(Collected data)
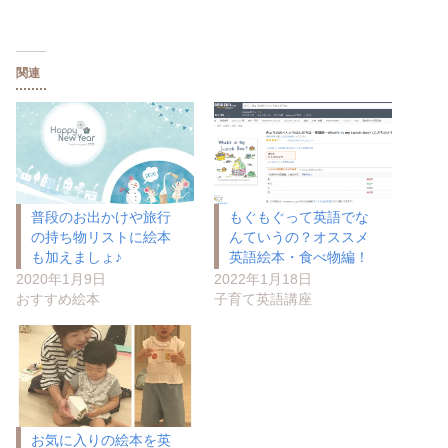
関連
普段のお出かけや旅行
もぐもぐって英語でな
の持ち物リストに絵本
んていうの？オススメ
も加えましょ♪
英語絵本・食べ物編！
2020年1月9日
2022年1月18日
おすすめ絵本
子育て英語講座
お気に入りの絵本を英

**What you need to do**:
Although the records hold pictures, return only what remains, word for word.

**Answer for this exercise**:
関連
普段のお出かけや旅行
もぐもぐって英語でな
の持ち物リストに絵本
んていうの？オススメ
も加えましょ♪
英語絵本・食べ物編！
2020年1月9日
2022年1月18日
おすすめ絵本
子育て英語講座
お気に入りの絵本を英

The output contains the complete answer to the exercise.